The exact cause of ADHD is unknown; however, the condition has been shown to run in families.

Symptoms of ADHD start in early childhood and continue into adulthood.

What are the signs to spot and why are university students most at risk?

Why is ADHD diagnosed in adults?
In some cases, ADHD is not recognised or diagnosed until the person is an adult.

Most ADHD diagnoses happen when children are deemed disruptive or hyperactive, but many others fly under the radar as their behaviour may not be as impactful, and therefore they risk going undiagnosed right through to adulthood.

New research has revealed the high number of university students suffering with the condition, leading to a high drop-out-rate.

ADHD and university
Dr Leon Rozewicz, consultant psychiatrist at Priory Hospital North London, says: “ADHD can often ‘first manifest’ at university.

“A highly structured school and home can allow people with ADHD to do very well, achieving As and A*s at A-level, and 8s and 9s at GCSE.

“Young people with ADHD can compensate for their symptoms with a good structure at home and at school.”

Further discussing why university students experience a “perfect storm” for ADHD, Dr Rozewicz explained: “The increasing need to be focused and organised at university can prevent them from going on to fulfil their potential.

“So, when students arrive at university, there is much less structure; parents don’t supervise independent work and there may be very few hours of face-to-face lectures, with an expectation for self-directed study.

“In addition, there are many other distractions, partying, new relationships, alcohol – basically ‘burning the candle at both ends’.
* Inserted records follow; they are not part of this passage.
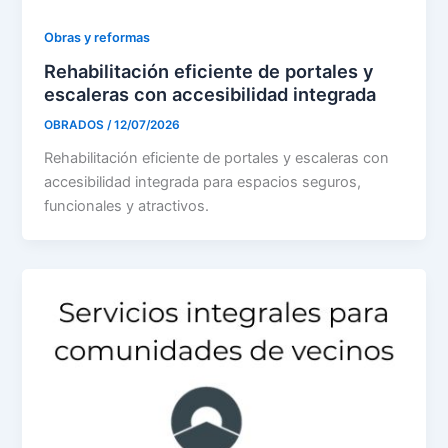
Obras y reformas
Rehabilitación eficiente de portales y
escaleras con accesibilidad integrada
OBRADOS
/
12/07/2026
Rehabilitación eficiente de portales y escaleras con
accesibilidad integrada para espacios seguros,
funcionales y atractivos.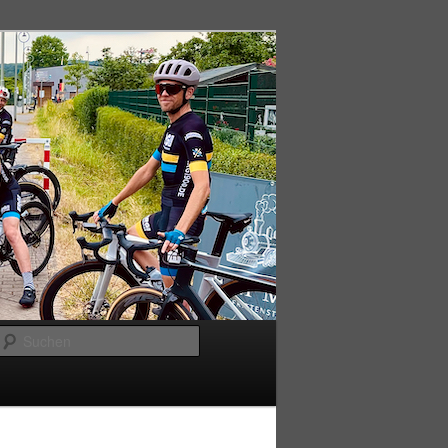
Suchen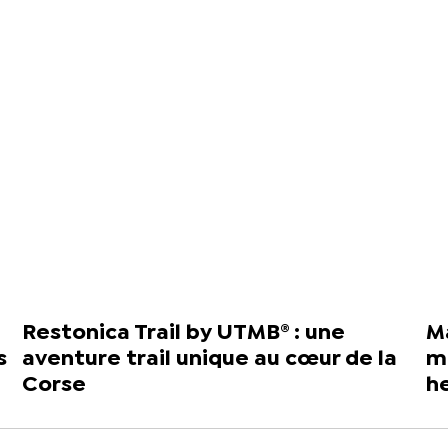
Restonica Trail by UTMB® : une
Ma
s
aventure trail unique au cœur de la
mo
Corse
he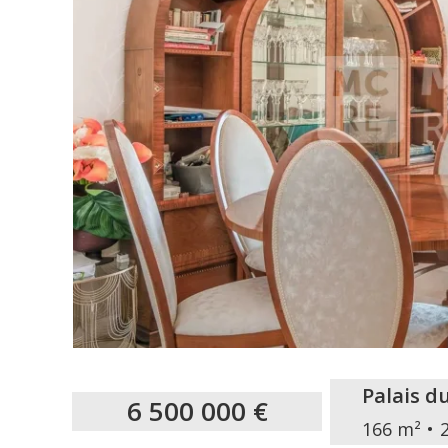
Palais d
6 500 000 €
166 m²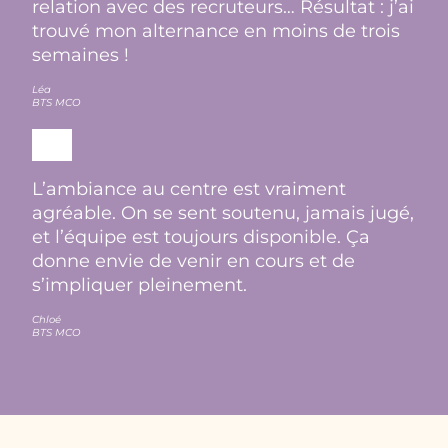
relation avec des recruteurs… Résultat : j’ai
trouvé mon alternance en moins de trois
semaines !
Léa
BTS MCO
L’ambiance au centre est vraiment
agréable. On se sent soutenu, jamais jugé,
et l’équipe est toujours disponible. Ça
donne envie de venir en cours et de
s’impliquer pleinement.
Chloé
BTS MCO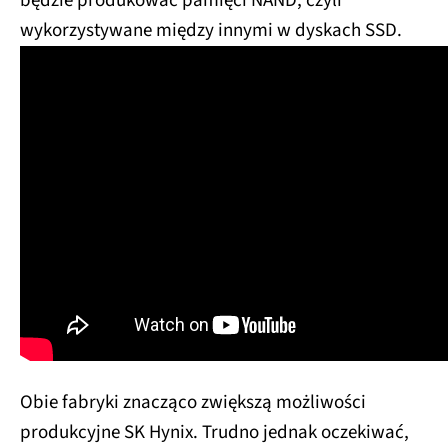
będzie produkować pamięci NAND, czyli
wykorzystywane między innymi w dyskach SSD.
Obie fabryki znacząco zwiększą możliwości
produkcyjne SK Hynix. Trudno jednak oczekiwać,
“So, when a student finds themselves unable to cope – and the ‘scaffolding’ which was provided by the school and the parents is taken away – ADHD can come to the fore and appear for the first time.”

Signs of adult ADHD
Symptoms of adult ADHD include:

  • Impulsiveness
  • Disorganisation and problems prioritising
  • Poor time management skills
  • Problems focusing on a task
  • Trouble multitasking
  • Excessive activity or restlessness
  • Poor planning
  • Low frustration tolerance
  • Frequent mood swings
  • Problems following through and completing tasks
  • Hot temper
  • Trouble coping with stress.

Treatment for ADHD
“ADHD can be treated using medicine or therapy, but a combination of both is often best,” says the NHS.

“Treatment is usually arranged by a specialist, such as a paediatrician or psychiatrist, although the condition may be monitored by a GP.”

Dr Rozewicz added: “Experienced psychiatrists and therapists, including my colleagues at Priory, can devise bespoke ADHD treatment tailored to individual diagnosis, with the aim of reducing associated symptoms through a variety of evidence-based treatment methods.”